▶ **Exercise material**
[Start of Attachment]
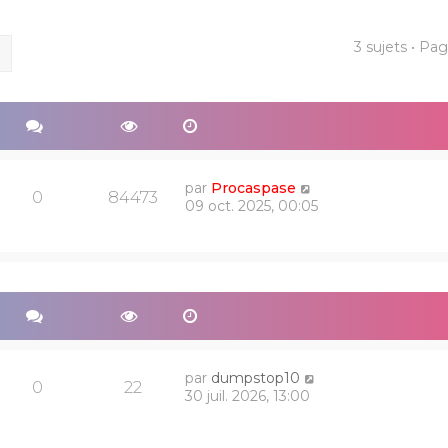
3 sujets • Pa
ercher
Recherche avancée
par
Procaspase
0
84473
09 oct. 2025, 00:05
par
dumpstop10
0
22
30 juil. 2026, 13:00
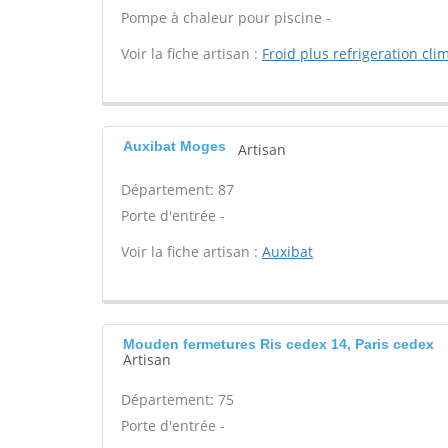
Pompe à chaleur pour piscine -
Voir la fiche artisan :
Froid plus refrigeration cli
Auxibat Moges
Artisan
Département: 87
Porte d'entrée -
Voir la fiche artisan :
Auxibat
Mouden fermetures Ris cedex 14, Paris cedex
Artisan
Département: 75
Porte d'entrée -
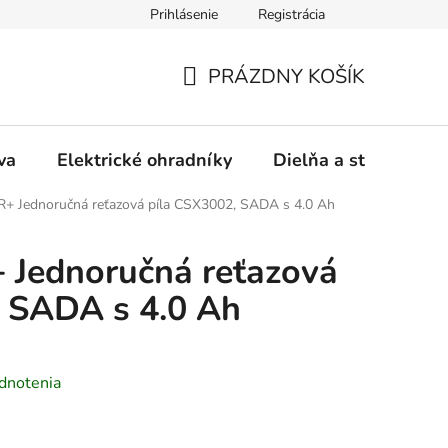
Prihlásenie
Registrácia
ásady používania súborov cookies
Záručný a pozáručný servis
PRÁZDNY KOŠÍK
NÁKUPNÝ
KOŠÍK
va
Elektrické ohradníky
Dielňa a stavba
Jednoručná reťazová píla CSX3002, SADA s 4.0 Ah
Jednoručná reťazová
 SADA s 4.0 Ah
dnotenia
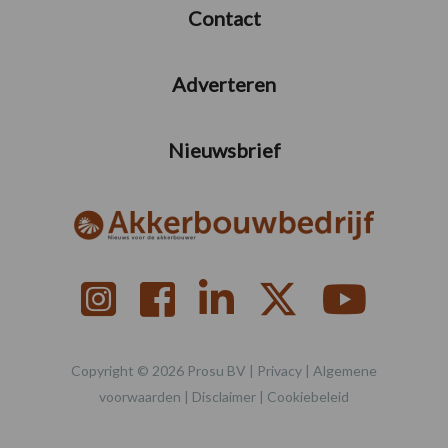
Contact
Adverteren
Nieuwsbrief
Copyright © 2026 Prosu BV |
Privacy
|
Algemene
voorwaarden
|
Disclaimer
|
Cookiebeleid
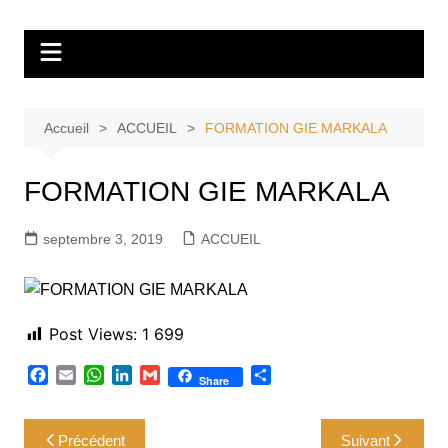
Aller
Tvdescollines
au
contenu
Accueil
ACCUEIL
FORMATION GIE MARKALA
FORMATION GIE MARKALA
septembre 3, 2019
ACCUEIL
Post Views:
1 699
F
E
W
L
G
P
Share
a
m
h
i
m
a
c
a
a
n
a
r
Navigation
e
i
t
k
i
t
Précédent
Suivant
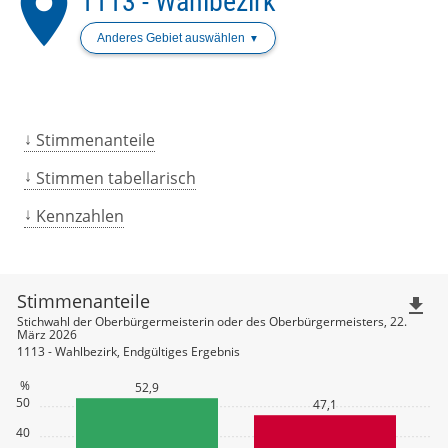
place
1113 - Wahlbezirk
Anderes Gebiet auswählen
Stimmenanteile
Stimmen tabellarisch
Kennzahlen
Stimmenanteile
file_download
Stichwahl der Oberbürgermeisterin oder des Oberbürgermeisters, 22.
März 2026
1113 - Wahlbezirk, Endgültiges Ergebnis
%
52,9
50
47,1
40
[End of Attachment]
▶ **What is being asked**
Return every line in the records that includes the string "reťazová".

▶ **Your solution**
Jednoručná reťazová píla CSX3002, SADA s 4.0 Ah
Jednoručná reťazová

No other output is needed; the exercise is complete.